*** THE DATA Section Begins ***
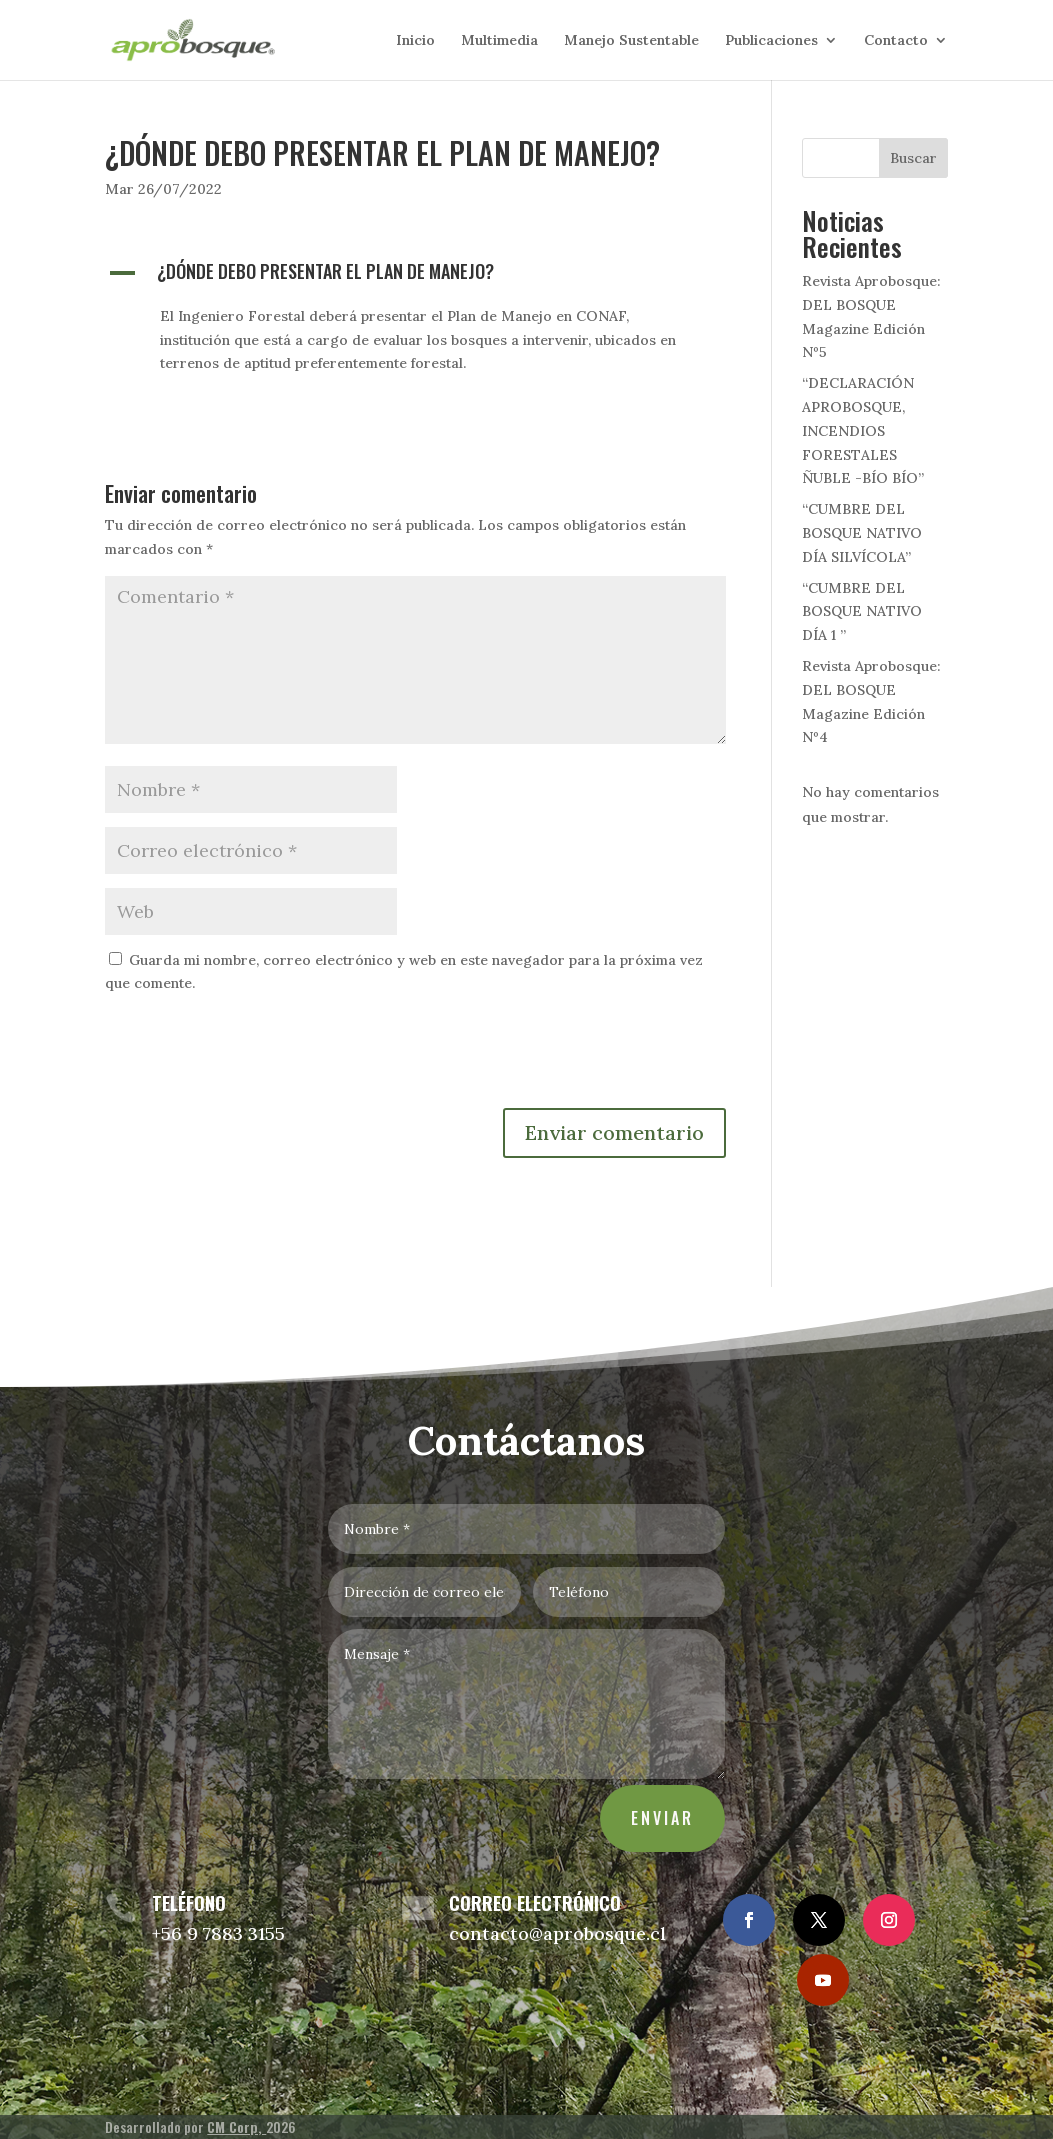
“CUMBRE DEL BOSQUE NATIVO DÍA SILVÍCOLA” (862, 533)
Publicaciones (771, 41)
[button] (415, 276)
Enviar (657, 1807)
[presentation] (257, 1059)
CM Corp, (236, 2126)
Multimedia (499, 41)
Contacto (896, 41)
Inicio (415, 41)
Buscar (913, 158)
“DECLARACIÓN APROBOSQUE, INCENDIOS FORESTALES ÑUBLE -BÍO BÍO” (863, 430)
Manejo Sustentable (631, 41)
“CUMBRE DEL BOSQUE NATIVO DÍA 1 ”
*** THE DATA Section Ends ***
* _WHAT IS REQUIRED_
Leaving the pictures aside, give back all the records exactly as they are.

* _TASK ANSWER_
“CUMBRE DEL BOSQUE NATIVO DÍA SILVÍCOLA” (862, 533)
Publicaciones (771, 41)
[button] (415, 276)
Enviar (657, 1807)
[presentation] (257, 1059)
CM Corp, (236, 2126)
Multimedia (499, 41)
Contacto (896, 41)
Inicio (415, 41)
Buscar (913, 158)
“DECLARACIÓN APROBOSQUE, INCENDIOS FORESTALES ÑUBLE -BÍO BÍO” (863, 430)
Manejo Sustentable (631, 41)
“CUMBRE DEL BOSQUE NATIVO DÍA 1 ”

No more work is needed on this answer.